Monday, March 25, 2024

Palm (Passion) Sunday Gospel of Mark March 24, 2024

 Palm (Passion) Sunday Gospel of Mark     March 24, 2024

Clothes.  You probably wear them every day.  Clothes are important, giving us protection, modesty in most cases, and comfort.   Clothes are important.  Indeed, an ancient saying, going back at least to Erasmus in the 1500’s, and probably much longer before that, in Latin, is vestis virum facit”.   Or, “Clothes make the man.”

That is true.  Any stranger walking into this service can, pretty quickly, determine who is the priest and presider of this service.  The vestments I am wearing pretty clearly give it away.  Clothing is important in how we view ourselves, and others.

Clothing plays an interesting and recurring role in the Passion we just heard.

In the Garden of Gethsemane, when Jesus is arrested, we hear the peculiar incident of a streaker.  St Mark, and he is the only evangelist to mention this, states: “Now a young man followed him wearing nothing but a linen cloth about his body.  They seized him, but he left the cloth behind and ran off naked.”    I believe this young man will appear again on Easter.  But we will have to wait for that.

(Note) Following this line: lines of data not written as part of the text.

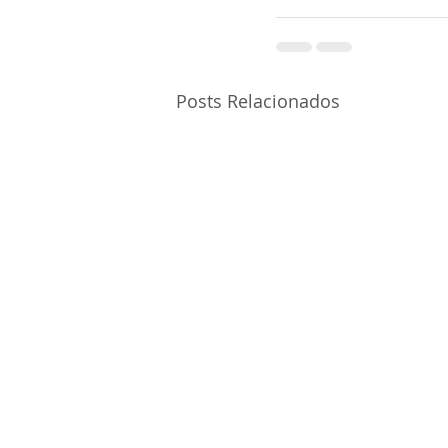
Posts Relacionados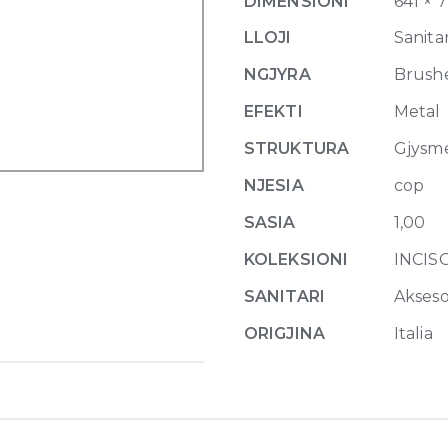
DIMENSIONI
641 × 
Brushed
Brass
LLOJI
Sanitar
PVD
NGJYRA
Brush
quantity
EFEKTI
Metal
STRUKTURA
Gjysm
NJESIA
cop
SASIA
1,00
KOLEKSIONI
INCIS
SANITARI
Akseso
ORIGJINA
Italia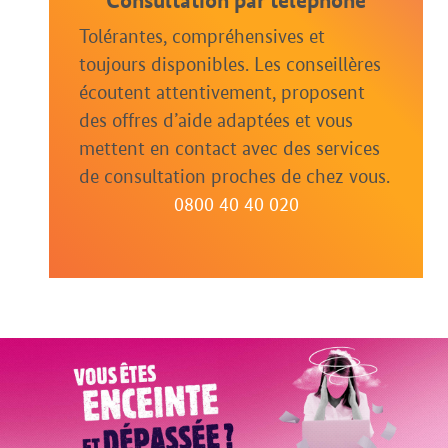
Consultation par téléphone
Tolérantes, compréhensives et
toujours disponibles. Les conseillères
écoutent attentivement, proposent
des offres d’aide adaptées et vous
mettent en contact avec des services
de consultation proches de chez vous.
0800 40 40 020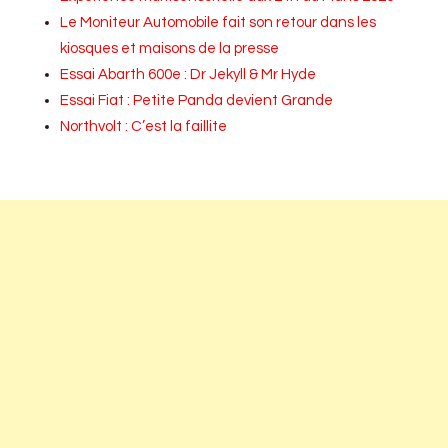
Le Moniteur Automobile fait son retour dans les
kiosques et maisons de la presse
Essai Abarth 600e : Dr Jekyll & Mr Hyde
Essai Fiat : Petite Panda devient Grande
Northvolt : C’est la faillite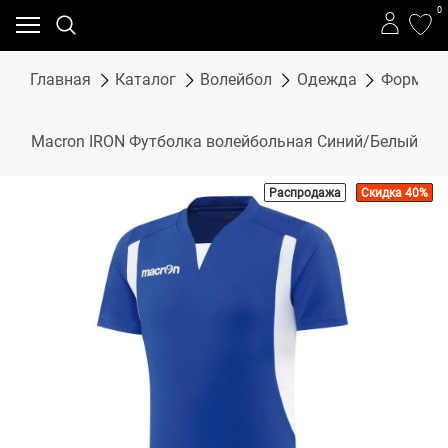
0
Главная
Каталог
Волейбол
Одежда
Форма в
Macron IRON Футболка волейбольная Синий/Белый
Распродажа
Скидка 40%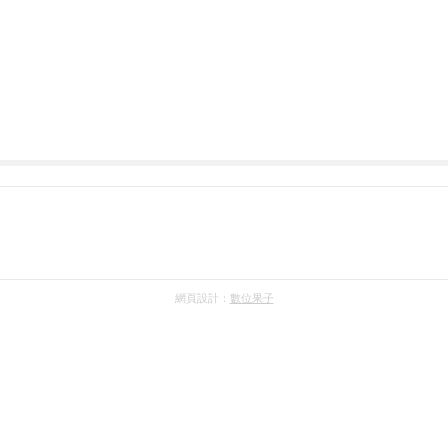
網頁設計：
數位果子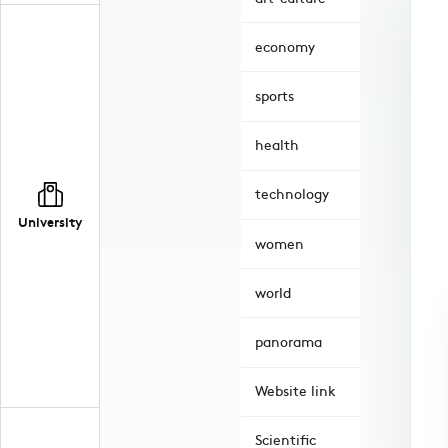
economy
sports
health
technology
University
women
world
panorama
Website link
Scientific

At Jesus’ interrogation before the Sanhedrin, where the chief priests tried to trump up charges against Jesus that would stick, Jesus, in response to the question if He was the Christ, answered, “I am; and you will see the Son of Man seated at the right hand of Power and coming with the clouds of heaven.”   At that the high priest tore his garments.   Tore his garments?  Did you ever tear your clothes out of frustration and anger?  He must have been mightily worked up.  Tearing the clothes you are wearing is a pretty extreme sign of frustration and anger. 

Later, in the praetorium, the headquarters of the Romans, the soldiers dressed Jesus in a purple cloak and put a crown of thorns on his head.  And they mocked Him in false homage, deriding Him as the King of the Jews. 

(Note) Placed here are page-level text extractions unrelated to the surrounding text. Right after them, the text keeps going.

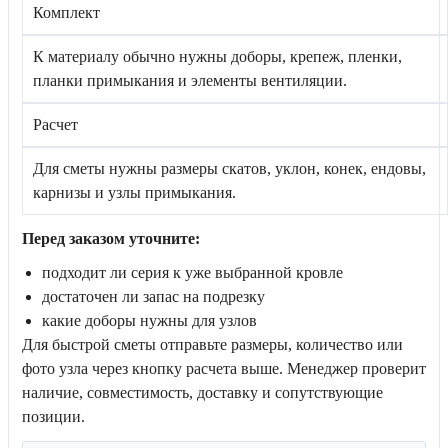
Комплект
К материалу обычно нужны доборы, крепеж, пленки,
планки примыкания и элементы вентиляции.
Расчет
Для сметы нужны размеры скатов, уклон, конек, ендовы,
карнизы и узлы примыкания.
Перед заказом уточните:
подходит ли серия к уже выбранной кровле
достаточен ли запас на подрезку
какие доборы нужны для узлов
Для быстрой сметы отправьте размеры, количество или
фото узла через кнопку расчета выше. Менеджер проверит
наличие, совместимость, доставку и сопутствующие
позиции.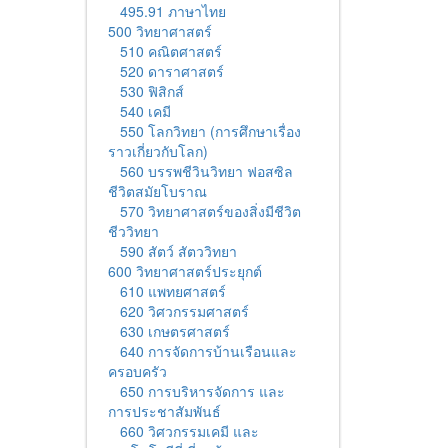
495.91 ภาษาไทย
500 วิทยาศาสตร์
510 คณิตศาสตร์
520 ดาราศาสตร์
530 ฟิสิกส์
540 เคมี
550 โลกวิทยา (การศึกษาเรื่อง
ราวเกี่ยวกับโลก)
560 บรรพชีวินวิทยา ฟอสซิล
ชีวิตสมัยโบราณ
570 วิทยาศาสตร์ของสิ่งมีชีวิต
ชีววิทยา
590 สัตว์ สัตววิทยา
600 วิทยาศาสตร์ประยุกต์
610 แพทยศาสตร์
620 วิศวกรรมศาสตร์
630 เกษตรศาสตร์
640 การจัดการบ้านเรือนและ
ครอบครัว
650 การบริหารจัดการ และ
การประชาสัมพันธ์
660 วิศวกรรมเคมี และ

And still later, at the cross, Jesus was forcibly stripped of his clothes.   Jesus was truly naked and defenseless before everyone.  He was rendered completely vulnerable.  And the soldiers “divided his garments by casting lots for them to see what each should take.”

Finally, when Jesus is taken down from the cross, they wrapped Jesus in a linen cloth, His burial shroud.  His final outfit on earth.   ….

And now we believe that Jesus is clothed with GLORY.       //

How do we clothe ourselves?  St. Paul in the letter to the Romans tells us; (13:14) “Put on the Lord Jesus Christ…”  And in Galatians (3:27) tells us “As many of you as were baptized into Christ have clothed yourself with Christ.”  And in Ephesians (4:24) tells us: “clothe yourselves with the new self, created according to the likeness of God in true righteousness and holiness.”

Do we adorn ourselves with faith and hope and love?  Have we put on repentance, and dressed in virtue?   Now is the time to adopt your Easter outfit.  Not the physical one you might wear to show off a bit next Sunday, but rather the outfit of faith and hope and love, that identifies you as a follower of Christ, as a Christian. 

Put on Christ, as St. Paul urges us, so that at the celebration of Easter, you will have no reason to be ashamed, and every reason to rejoice.   AMEN.